El reciente adelanto electoral ha trastocado los planes de vacaciones de verano de numerosos españoles, y la industria hotelera se ve en la necesidad de adaptarse a esta situación inesperada. «No parece que el presidente del Gobierno haya tenido en cuenta las derivadas de la vida de las personas, hay gente que tiene las vacaciones planificadas con mucho tiempo de antelación y un calendario que cumplir», señaló Nuria Montes, secretaria general de la agrupación de hoteles Hosbec de Benidorm y la Comunidad Valenciana.
Los veraneantes y la política: un imprevisto veraniego
Los más afectados por este adelanto serán, en principio, aquellos ciudadanos que deban formar parte de una mesa electoral. Ante la incertidumbre, muchos veraneantes ya han comenzado a consultar a los hoteles sobre esta situación. Sin embargo, estos establecimientos se han comprometido a ofrecer soluciones. «Los hoteles ofrecerán devolver el importe o cambiar las fechas de la estancia», asegura Montes.
La organización de consumidores Facua ha consultado a la Junta Electoral Central para saber si, en el caso de que a una persona le toque la obligación de formar parte de estas mesas en la jornada electoral, se considera causa de fuerza mayor para quedar eximido de acudir ese día. En cualquier caso, el sector garantizará el reembolso o nueva fecha de alojamiento «de mutuo acuerdo» con sus clientes que hayan contratado su estancia.
Hosbec espera una respuesta que sea aplicable a toda España, pero la organización rechaza estas fechas inéditas para las elecciones porque afectan a personas que ya han reservado sus vacaciones, así como a sus familias. «¿Qué pasa con las policías y otras profesiones? Todas sus vacaciones de verano deben estar programadas con antelación, y ahora tienen que estar de guardia ese día», señala Montes.
El precio de la política: reservas de última hora y precios más altos
Quienes hayan decidido esperar para reservar más adelante pueden enfrentarse a un riesgo: pagar un precio más caro. Comparado con el año pasado, para esta temporada alta de verano hay más reservas ya contratadas, un 70% más aproximadamente. Con menos plazas libres, los precios tienden a subir. Desde Hosbec, se confía en que la mayoría de turistas «van a compaginar las vacaciones con ejercer el derecho al voto, y también pueden recurrir al voto por correo».
«Esta no será una decisión sencilla», advierten desde Hosbec. «Los colegios están cerrados en julio, habrá que volver a limpiarlos, no hay aire acondicionado y un 23 de julio, a 40 grados en Albacete, por ejemplo, a ver quién lo soporta. Es una decisión que se ha tomado en la comodidad de un despacho«, critican.
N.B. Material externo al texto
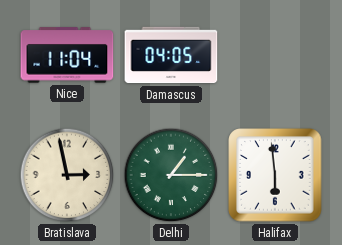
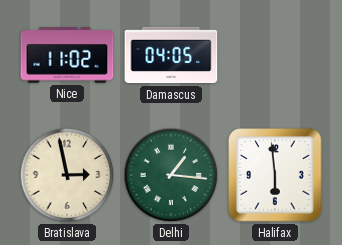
Nice: 11:04 -> 11:02
Delhi: 1:15 -> 1:16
A diferencia de Benidorm, donde el 60% del mercado es internacional, en otros destinos como Castellón, donde el 80% del turismo es nacional, el impacto del adelanto electoral será mayor. Sin embargo, en las islas y en lugares donde los visitantes llegan en avión, el impacto será menor.
Según el pronóstico de Montes, en Benidorm durante ese fin de semana de julio se superará el 90% de ocupación media, una vez que se recomponga la normalidad. La industria hotelera, al igual que los ciudadanos, deberá adaptarse a este imprevisto y buscar soluciones para garantizar el bienestar de sus clientes en estas vacaciones de verano.